Under water and overnight: Elbtunnel gets new announcement system

19. April 2019

Buttenheim, April 2019: It is one of the most impressive and longest underwater road tunnels in the world: the “Neue Elbtunnel” in Hamburg. The tunnel has been taken into service in 1975. With almost 120,000 vehicles passing through the 3.3-kilometer tunnel every day the structure must meet the highest standards of safety. The audio distribution system installed by SALZBRENNER media ensures that in an emergency drivers are alerted quickly and clearly by loudspeaker announcements.

In the first three tubes of the four-core tunnel, the flexible CAS 300 control system from SALZBRENNER media has proven its worth for announcements. Therefore, the Free and Hanseatic City of Hamburg also commissioned the service provider to equip the fourth tube with a version adapted to the customer’s requirements: In this case, announcements can be made either live or alternatively via pre-recorded announcement messages. The Franconian full-service provider scored as a long-standing and reliable partner with its comprehensive system knowledge following conversion of the first three tubes.

Conversion in the shortest possible time

Since the Elbtunnel is only closed to traffic at night, the existing installations were replaced in just one night: The individual steps of the project, which was completed in November 2018, were defined at an early stage and coordinated with the planner, Oliver Reimann’s Sprech-Fabrik company. In addition to audio distribution, SALZBRENNER media also installed loudspeaker and amplifier monitoring. They ensure that all signal paths work properly in an emergency. A special feature: The loudspeakers are monitored by impedance measurement at 20 kHz and thus in the inaudible range. The announcements come from two custom microphone units.
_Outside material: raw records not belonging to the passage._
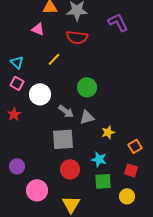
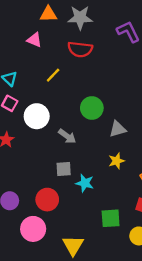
gray triangle: (87, 117) -> (118, 129), moved
gray square: (63, 139) -> (64, 169), size x0.6
cyan star: (99, 159) -> (85, 183), moved
red circle: (70, 169) -> (47, 200), moved

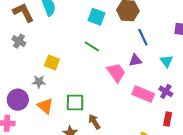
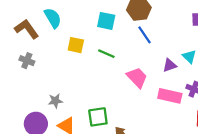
blue line: (143, 37) -> (144, 35), moved
purple triangle: (135, 60) -> (170, 65), moved
yellow square: (52, 62) -> (76, 45), moved

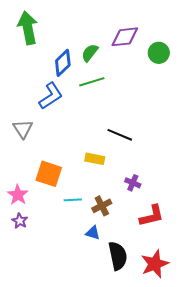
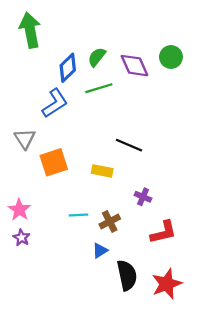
purple diamond: (125, 37) -> (134, 66), moved, turned 72
orange square: (49, 174) -> (54, 162), moved, turned -36
blue triangle: (93, 233) -> (100, 251), turned -49

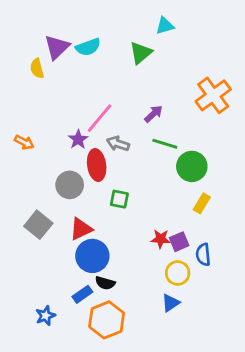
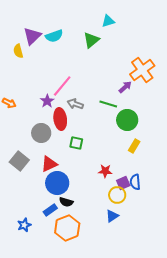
purple arrow: (153, 114) -> (125, 87), moved
purple square: (179, 242) -> (123, 183), moved

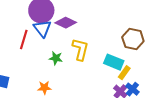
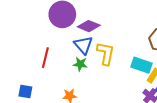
blue triangle: (42, 28) -> (83, 45), moved
red line: (24, 40) -> (45, 58), moved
A wave ride through the tunnel

The audio specialists from SALZBRENNER media rely on a very special means of sound distribution for the loudspeaker system: “The Elbtunnel is acoustically challenging because no sound-absorbing surfaces have been incorporated,” explains project manager Kay Rothe from SALZBRENNER media. “The solution was synchronised longitudinal sound reinforcement according to the SLASS concept (Synchronised Longitudinal Announcement Speaker System).” Special software from R&E Kommunikationstechnik GmbH for sequential signal transmission was used.

While the previous loudspeaker system had to deal with the typical tunnel sound overlaps, the SLASS method takes advantage of the acoustic characteristics of the tunnel: The sound is transmitted in wave fronts that move through the tunnel synchronised in time like a single sound wave: The individual loudspeaker signals are delayed in such a way that the loudspeakers transmit them in the correct phase as soon as the corresponding sound waves arrive from the previous loudspeaker. The result: the announcements are much clearer and easier to understand – and instead of around 800, just 46 loudspeakers are needed.